"""

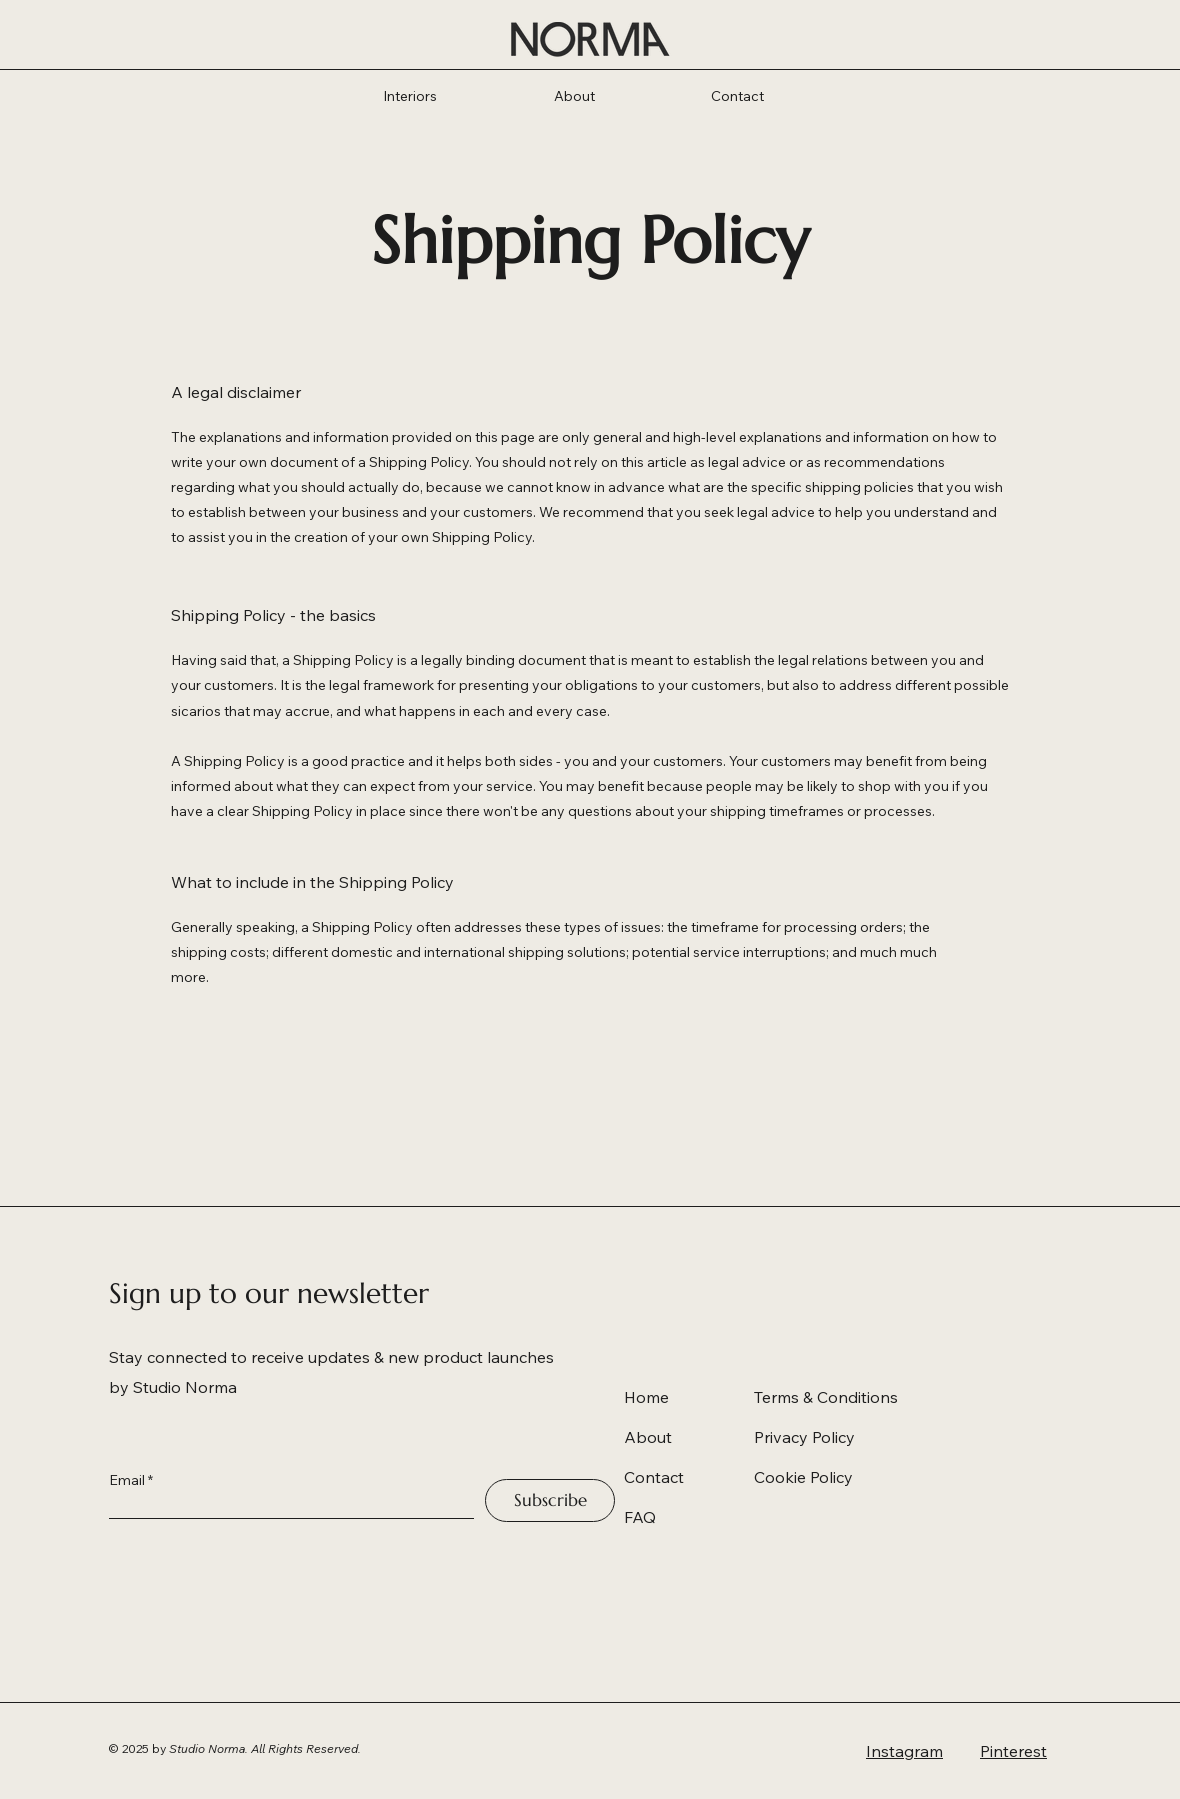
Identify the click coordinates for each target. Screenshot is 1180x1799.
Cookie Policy (803, 1477)
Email (127, 1480)
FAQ (640, 1517)
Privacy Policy (804, 1437)
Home (646, 1397)
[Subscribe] (550, 1500)
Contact (654, 1477)
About (648, 1437)
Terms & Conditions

"""

Task description:
Output all of the records exactly as they appear above, but not the pictures.

Expected output:
Identify the click coordinates for each target. Screenshot is 1180x1799.
Cookie Policy (803, 1477)
Email (127, 1480)
FAQ (640, 1517)
Privacy Policy (804, 1437)
Home (646, 1397)
[Subscribe] (550, 1500)
Contact (654, 1477)
About (648, 1437)
Terms & Conditions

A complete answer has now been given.